Шурка бросился к самому краю крыши и, уцепившись за какой-то выступ, свесился вниз головой.
— Между пятым и шестым этажами! — крикнул Шурка.
Он вскочил и, спотыкаясь, кинулся куда-то.
— Там пожарная лестница, — сказал Сережка и побежал за ним.
Я бежал третьим. Я не слышал и не видел, как рвутся в небе снаряды, как бьют зенитки, как громыхает под нашими ногами старая крыша. Я только слышал, как звенит звонок, видел, как возникает из мрака и исчезает во тьме белая колокольня.
«Зачем звонок?» — подумал я, подбегая к пожарной лестнице.
А Шурка, уже стоя на ней, крикнул:
— Звукоуловители!
— Неужели у них и на самолетах есть звукоуловители?
Оказывается, я не подумал, а спросил вслух.
Мы не удивились, что именно на нашем доме враги установили сигнал. Рядом — мост, Кремль и электростанция.

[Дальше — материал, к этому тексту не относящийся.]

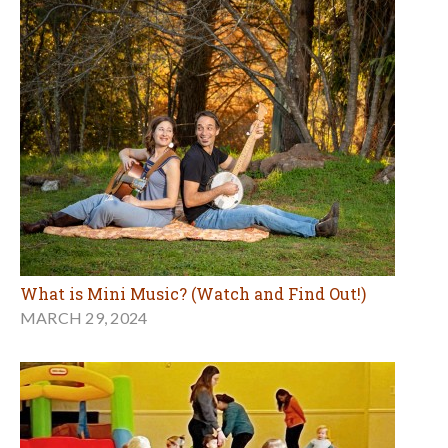
What is Mini Music? (Watch and Find Out!)
MARCH 29, 2024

Пожарная лестница была установлена на длинных кронштейнах далеко от стены, расстояния между перекладинами большие. Но Шурка спускался первым, и мы, еще не понимая, зачем он лезет, спускались за ним.
— Скворечник! — хрипло прокричал Шурка снизу.
И я увидел, что лампочка установлена именно в скворечнике. В том самом скворечнике, который очень давно, задолго до войны, кто-то прибил прямо на лепные украшения между пятым и шестым этажом.
— Погоди! — закричал Сережка. — Погоди, я длиннее!
Он кричал это потому, что Шурка пытался перебраться с лестницы на карниз. Одной рукой он держался за лестницу, а другой тянулся к водосточной трубе, и если бы кронштейн лестницы был здесь, а не этажом ниже, Шурка перебрался бы и прошел по карнизу. Он это мог.